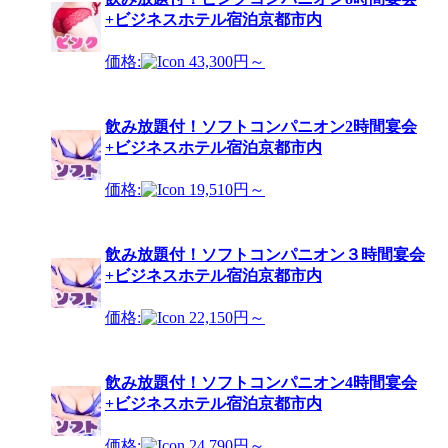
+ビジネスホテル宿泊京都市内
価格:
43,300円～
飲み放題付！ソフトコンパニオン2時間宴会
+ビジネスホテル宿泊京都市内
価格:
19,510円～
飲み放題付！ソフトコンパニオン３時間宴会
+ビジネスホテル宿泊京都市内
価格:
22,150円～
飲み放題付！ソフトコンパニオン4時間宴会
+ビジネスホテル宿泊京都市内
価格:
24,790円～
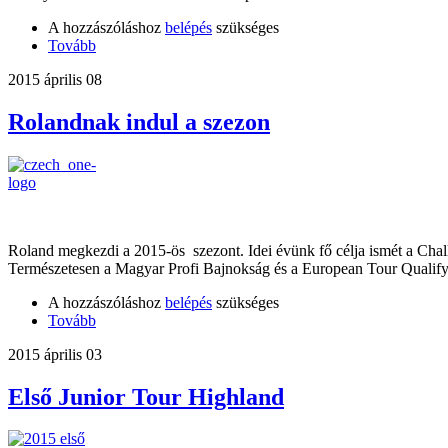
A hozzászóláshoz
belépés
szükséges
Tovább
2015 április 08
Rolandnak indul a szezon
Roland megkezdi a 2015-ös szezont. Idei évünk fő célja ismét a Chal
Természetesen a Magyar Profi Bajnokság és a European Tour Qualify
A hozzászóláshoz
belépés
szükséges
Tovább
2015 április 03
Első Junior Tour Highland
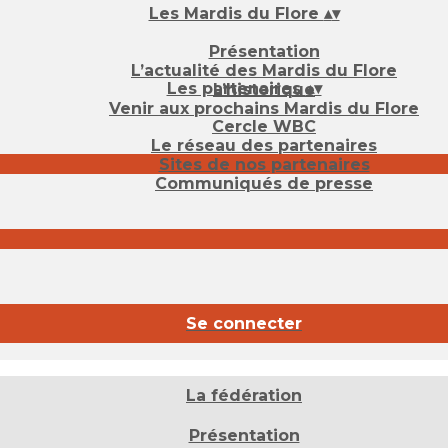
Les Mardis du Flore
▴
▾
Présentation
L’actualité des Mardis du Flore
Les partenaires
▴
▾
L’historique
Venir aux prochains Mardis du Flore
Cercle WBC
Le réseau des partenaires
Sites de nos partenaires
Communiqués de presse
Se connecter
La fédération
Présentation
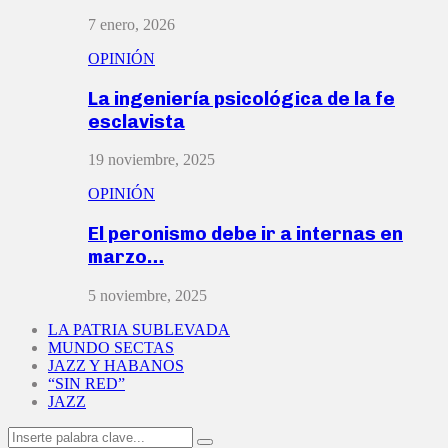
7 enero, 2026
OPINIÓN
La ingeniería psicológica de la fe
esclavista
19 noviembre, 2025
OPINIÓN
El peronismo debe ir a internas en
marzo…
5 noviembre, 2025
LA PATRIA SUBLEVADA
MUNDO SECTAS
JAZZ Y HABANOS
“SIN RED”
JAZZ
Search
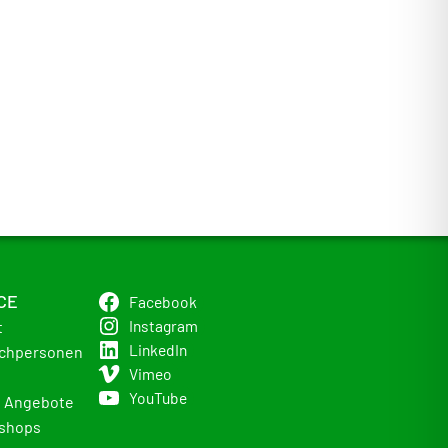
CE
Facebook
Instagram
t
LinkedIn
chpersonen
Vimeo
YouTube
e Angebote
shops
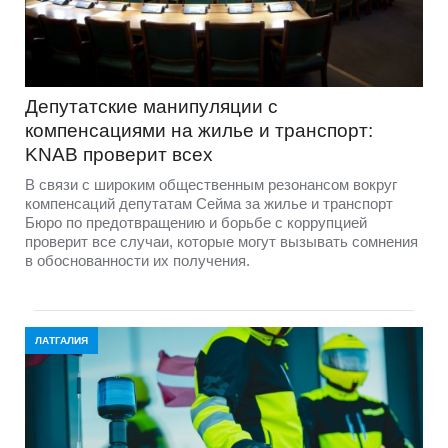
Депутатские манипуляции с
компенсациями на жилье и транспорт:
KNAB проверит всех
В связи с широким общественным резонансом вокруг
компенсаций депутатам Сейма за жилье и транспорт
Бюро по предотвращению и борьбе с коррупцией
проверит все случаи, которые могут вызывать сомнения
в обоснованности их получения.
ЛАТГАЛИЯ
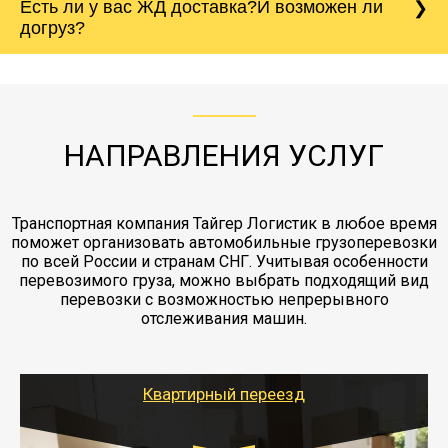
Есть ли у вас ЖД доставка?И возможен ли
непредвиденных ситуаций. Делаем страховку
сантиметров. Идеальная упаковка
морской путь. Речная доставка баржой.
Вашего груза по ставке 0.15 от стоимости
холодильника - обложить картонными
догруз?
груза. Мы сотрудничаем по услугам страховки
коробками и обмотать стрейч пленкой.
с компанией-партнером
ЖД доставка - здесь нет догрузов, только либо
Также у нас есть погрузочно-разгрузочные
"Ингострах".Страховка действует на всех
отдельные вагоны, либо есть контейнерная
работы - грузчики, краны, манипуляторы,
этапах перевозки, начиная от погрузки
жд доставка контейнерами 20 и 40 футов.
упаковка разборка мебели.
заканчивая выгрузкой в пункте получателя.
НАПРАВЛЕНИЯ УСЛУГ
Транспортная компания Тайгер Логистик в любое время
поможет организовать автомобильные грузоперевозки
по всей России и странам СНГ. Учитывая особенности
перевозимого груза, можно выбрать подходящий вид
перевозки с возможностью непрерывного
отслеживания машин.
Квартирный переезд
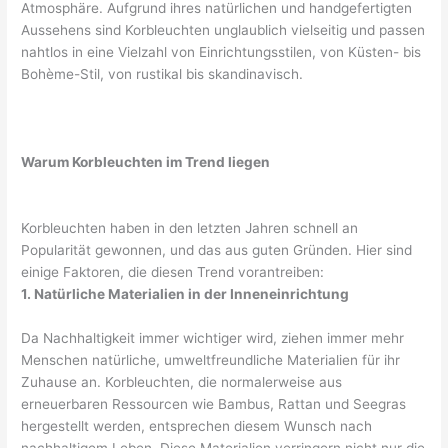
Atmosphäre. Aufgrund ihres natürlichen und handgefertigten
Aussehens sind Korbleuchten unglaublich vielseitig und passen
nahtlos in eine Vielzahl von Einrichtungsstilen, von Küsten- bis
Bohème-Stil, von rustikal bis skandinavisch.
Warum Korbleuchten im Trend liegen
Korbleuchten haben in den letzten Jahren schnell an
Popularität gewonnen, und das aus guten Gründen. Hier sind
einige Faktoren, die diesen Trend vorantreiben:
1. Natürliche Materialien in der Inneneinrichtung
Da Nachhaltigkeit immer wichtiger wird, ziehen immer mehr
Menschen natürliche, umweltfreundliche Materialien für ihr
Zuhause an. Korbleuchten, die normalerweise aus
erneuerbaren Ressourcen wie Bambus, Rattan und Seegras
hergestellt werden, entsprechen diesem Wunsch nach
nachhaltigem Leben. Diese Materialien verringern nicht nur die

■ WORK ITEM
Write out each entry word for word, images excluded.

■ RESPONSE
+ビジネスホテル宿泊京都市内
価格:
43,300円～
飲み放題付！ソフトコンパニオン2時間宴会
+ビジネスホテル宿泊京都市内
価格:
19,510円～
飲み放題付！ソフトコンパニオン３時間宴会
+ビジネスホテル宿泊京都市内
価格:
22,150円～
飲み放題付！ソフトコンパニオン4時間宴会
+ビジネスホテル宿泊京都市内
価格:
24,790円～
A hozzászóláshoz
belépés
szükséges
Tovább
2015 április 08
Rolandnak indul a szezon
Roland megkezdi a 2015-ös szezont. Idei évünk fő célja ismét a Chal
Természetesen a Magyar Profi Bajnokság és a European Tour Qualify
A hozzászóláshoz
belépés
szükséges
Tovább
2015 április 03
Első Junior Tour Highland
Les Mardis du Flore
▴
▾
Présentation
L’actualité des Mardis du Flore
Les partenaires
▴
▾
L’historique
Venir aux prochains Mardis du Flore
Cercle WBC
Le réseau des partenaires
Sites de nos partenaires
Communiqués de presse
Se connecter
La fédération
Présentation
7 enero, 2026
OPINIÓN
La ingeniería psicológica de la fe
esclavista
19 noviembre, 2025
OPINIÓN
El peronismo debe ir a internas en
marzo…
5 noviembre, 2025
LA PATRIA SUBLEVADA
MUNDO SECTAS
JAZZ Y HABANOS
“SIN RED”
JAZZ
Search
CE
Facebook
Instagram
t
LinkedIn
chpersonen
Vimeo
YouTube
e Angebote
shops
Депутатские манипуляции с
компенсациями на жилье и транспорт:
KNAB проверит всех
В связи с широким общественным резонансом вокруг
компенсаций депутатам Сейма за жилье и транспорт
Бюро по предотвращению и борьбе с коррупцией
проверит все случаи, которые могут вызывать сомнения
в обоснованности их получения.
ЛАТГАЛИЯ
Есть ли у вас ЖД доставка?И возможен ли
непредвиденных ситуаций. Делаем страховку
сантиметров. Идеальная упаковка
морской путь. Речная доставка баржой.
Вашего груза по ставке 0.15 от стоимости
холодильника - обложить картонными
догруз?
груза. Мы сотрудничаем по услугам страховки
коробками и обмотать стрейч пленкой.
с компанией-партнером
ЖД доставка - здесь нет догрузов, только либо
Также у нас есть погрузочно-разгрузочные
"Ингострах".Страховка действует на всех
отдельные вагоны, либо есть контейнерная
работы - грузчики, краны, манипуляторы,
этапах перевозки, начиная от погрузки
жд доставка контейнерами 20 и 40 футов.
упаковка разборка мебели.
заканчивая выгрузкой в пункте получателя.
НАПРАВЛЕНИЯ УСЛУГ
Транспортная компания Тайгер Логистик в любое время
поможет организовать автомобильные грузоперевозки
по всей России и странам СНГ. Учитывая особенности
перевозимого груза, можно выбрать подходящий вид
перевозки с возможностью непрерывного
отслеживания машин.
Квартирный переезд
Atmosphäre. Aufgrund ihres natürlichen und handgefertigten
Aussehens sind Korbleuchten unglaublich vielseitig und passen
nahtlos in eine Vielzahl von Einrichtungsstilen, von Küsten- bis
Bohème-Stil, von rustikal bis skandinavisch.
Warum Korbleuchten im Trend liegen
Korbleuchten haben in den letzten Jahren schnell an
Popularität gewonnen, und das aus guten Gründen. Hier sind
einige Faktoren, die diesen Trend vorantreiben:
1. Natürliche Materialien in der Inneneinrichtung
Da Nachhaltigkeit immer wichtiger wird, ziehen immer mehr
Menschen natürliche, umweltfreundliche Materialien für ihr
Zuhause an. Korbleuchten, die normalerweise aus
erneuerbaren Ressourcen wie Bambus, Rattan und Seegras
hergestellt werden, entsprechen diesem Wunsch nach
nachhaltigem Leben. Diese Materialien verringern nicht nur die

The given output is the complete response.